There’s a grand irony to the life and career of Sam Shepard, who died Thursday at 73, that couldn’t have been lost on him. In the late ’60s and early ’70s, when he was first coming up as a playwright, he was part of a shaggy experimental New York theater scene, a kind of loose downtown collective that emerged from the dead flowers of the counterculture and grew into something else: a hazy ’70s druggie/poet garden of indolent creativity. It was an off-Broadway, off-kilter, semi-off-the-grid scene that sprouted up through the cracks of what had been hippie culture and would soon become punk.

Shepard wrote his plays with a wild-dog discursive freedom that would have been unimaginable before the ’60s, and his fabled romantic affair with a singer-poet named Patti Smith seemed baptized in a kind of bohemian purity. At that point, he’d already begun to flirt with Hollywood, though only as a writer, toiling away on what you might generously call the “script” of Michelangelo Antonioni’s 1970 desert youth love-in apocalypse, “Zabriskie Point.”

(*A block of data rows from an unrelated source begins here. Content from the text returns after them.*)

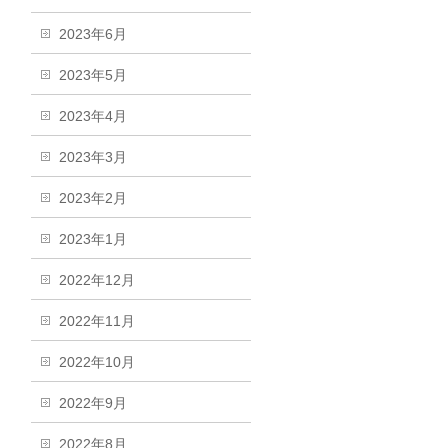
2023年6月
2023年5月
2023年4月
2023年3月
2023年2月
2023年1月
2022年12月
2022年11月
2022年10月
2022年9月
2022年8月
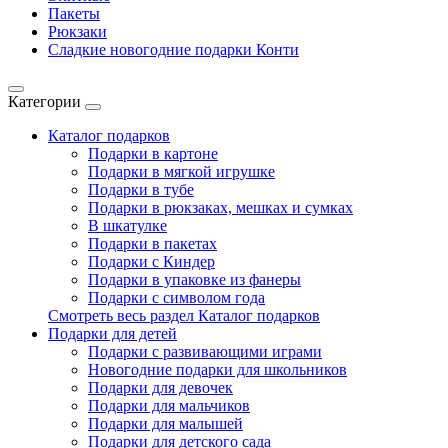
Пакеты
Рюкзаки
Сладкие новогодние подарки Конти
Категории
Каталог подарков
Подарки в картоне
Подарки в мягкой игрушке
Подарки в тубе
Подарки в рюкзаках, мешках и сумках
В шкатулке
Подарки в пакетах
Подарки с Киндер
Подарки в упаковке из фанеры
Подарки с символом года
Смотреть весь раздел Каталог подарков
Подарки для детей
Подарки с развивающими играми
Новогодние подарки для школьников
Подарки для девочек
Подарки для мальчиков
Подарки для малышей
Подарки для детского сада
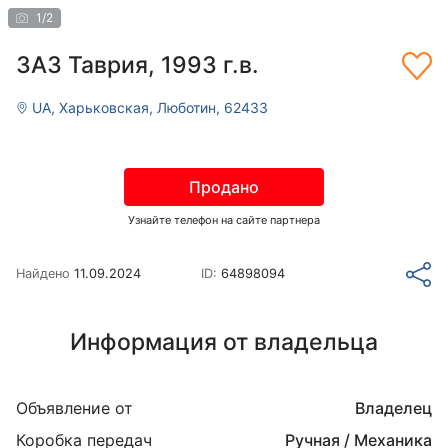
1
/
2
ЗАЗ Таврия, 1993 г.в.
UA, Харьковская, Люботин, 62433
Продано
Узнайте телефон на сайте партнера
Найдено
11.09.2024
ID:
64898094
Информация от владельца
Объявление от
Владелец
Коробка передач
Ручная / Механика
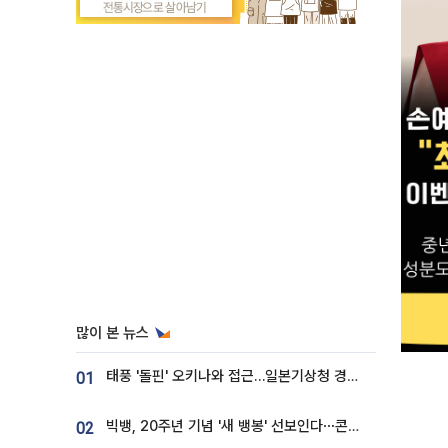
많이 본 뉴스
태풍 '돌핀' 오키나와 접근…일본기상청 경로 업데이트
01
빅뱅, 20주년 기념 '새 뱅봉' 선보인다⋯콘서트 앞두고 팝업 개최
02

Then, however, a funny thing happened. Shepard kept writing plays, becoming ever more ambitious and celebrated, and just as he was hitting peak acclaim, in 1978 (the year that he simultaneously premiered “Buried Child” and “Curse of the Starving Class”), he was tapped to co-star in a major motion picture: Terrence Malick’s second feature, “Days of Heaven,” in which he was cast in the role of a wealthy, dying farmer in the Texas Panhandle in 1916 who is lured into the scheme of a pair of traveling rogues (Richard Gere and Brooke Adams). The movie was like a magic-hour version of a Biblical parable, and Shepard’s performance was wry, taciturn, sorrowful, and sexy in a gentlemanly way. As an actor, he was more than skillful enough to get by (he’d performed on stage during his theater-scene days), but in “Days of Heaven” he had something more than skill. He had an aura.

A lot of it was his look. Tall, rock-steady, almost pre-verbal, with his hair swept back and two slightly uneven front teeth that suggested the authenticity of a much older era, he could have been a preacher or a country lawyer from an age that was decades before media. He looked like a startlingly handsome man out of a 19th-century photograph. Without saying a word, he seemed to be the most genuine embodiment imaginable of an America that had long ago disappeared.

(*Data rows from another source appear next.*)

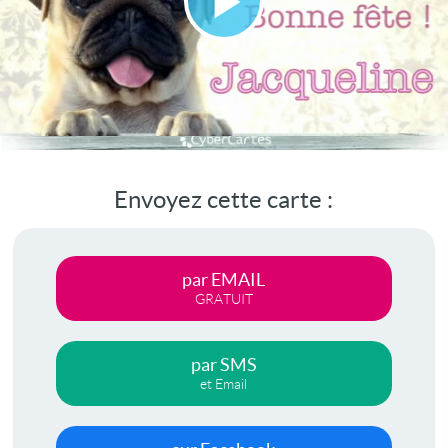
Lire
la
vidéo
Envoyez cette carte :
par EMAIL
GRATUIT
par SMS
et Email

“Days of Heaven,” despite the reputation it enjoys today as a Malick classic (it was the film that really launched the director’s latter-day style of dreamy voice-over and layered image poetry — though compared to his recent films, it now looks like a work of disciplined high classicism), was not all that widely seen at the time. But what everyone who saw it in Hollywood recognized is that Sam Shepard was a new kind of old-style matinee idol: an actor the camera adored.

And so he began to get roles, playing the lover of Ellen Burstyn’s born-again faith healer in “Resurrection” (1980), one of the only Hollywood movies of the time to channel the rising passion of the New Christian Right; or as the sympathetic Communist Harry York, who becomes involved with the bold, mercurial, convention-defying Hollywood star Frances Farmer, played by Jessica Lange, in the tragic biopic “Frances” (it was on the set of that film that Shepard and Lange met, launching a 30-year relationship that was ardent and tempestuous enough to have been a movie all by itself). Shepard kept growing as an actor, and then, in 1983, when director Philip Kaufman tapped him to appear in “The Right Stuff” as Chuck Yeager, the test pilot who broke the sound barrier, he found a role he could merge with in a nearly mythological way.

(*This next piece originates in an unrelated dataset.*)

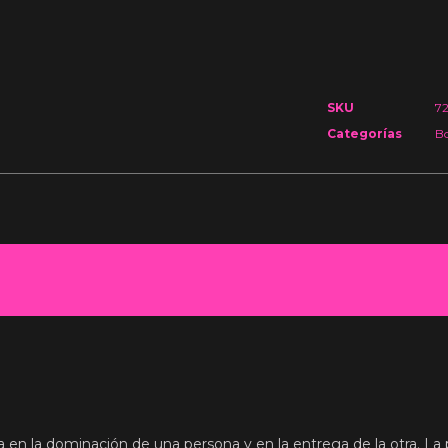
SKU
7
Categorías
B
 en la dominación de una persona y en la entrega de la otra. La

If you’ve never seen “The Right Stuff,” you really should; it remains one of the most heady, exuberant, and under-celebrated American screen epics of its day. It’s not that it didn’t have its fans at the time, but the dazzling three-hour drama, adapted from Tom Wolfe’s impish but stunningly complex journalistic panorama of the U.S. space program, sprawled and reached for the stars in a way that a lot of critics couldn’t relate to. If you watch it now, it’s like a visionary mini-series you can’t get enough of. The astronauts are depicted with a humanity that has never been matched, but the cornerstone of the film’s design is the way that their globally celebrated feats are counterpointed with the off-the-radar heroism of Shepard’s Yeager, a war hero and cowboy in a bomber jacket who becomes a kind of solo space warrior when, in 1947, he goes up in his X-1 plane (with a broken rib cage, no less) and becomes the first person in history to fly at supersonic speed.

What will happen to him if he does that? He’s not sure. No one is. (Maybe he’ll combust.) So why does he do it? Because he knows that it can be done, and Shepard, who was 39 when he shot “The Right Stuff,” invested the role with a no-sweat American mettle and aging-glamor-boy daring that seemed to emanate from someplace deep inside him, earning him an Academy Award nomination for Best Supporting Actor.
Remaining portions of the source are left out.